What is being asked>
Copy word for word, please, the lines of the entries below running from the one containing "latest legal and non-legal issues. We are a" to the one containing "insights on both the macro and micro", both ends included.

Dataset entries:
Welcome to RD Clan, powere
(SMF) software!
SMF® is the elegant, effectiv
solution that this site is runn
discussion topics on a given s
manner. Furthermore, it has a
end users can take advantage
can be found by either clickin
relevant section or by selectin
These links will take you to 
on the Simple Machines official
---
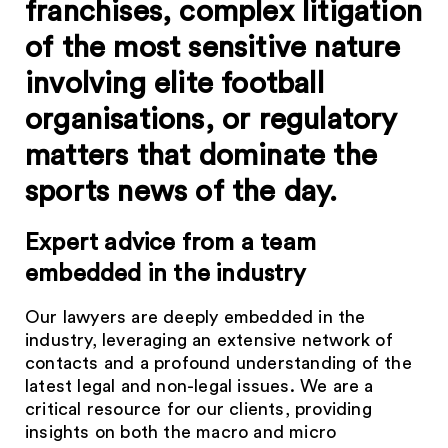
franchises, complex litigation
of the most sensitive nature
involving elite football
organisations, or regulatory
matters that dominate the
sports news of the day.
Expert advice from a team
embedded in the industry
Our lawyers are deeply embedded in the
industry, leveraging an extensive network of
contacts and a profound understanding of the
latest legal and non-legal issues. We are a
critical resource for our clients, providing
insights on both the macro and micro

Written response>
latest legal and non-legal issues. We are a
critical resource for our clients, providing
insights on both the macro and micro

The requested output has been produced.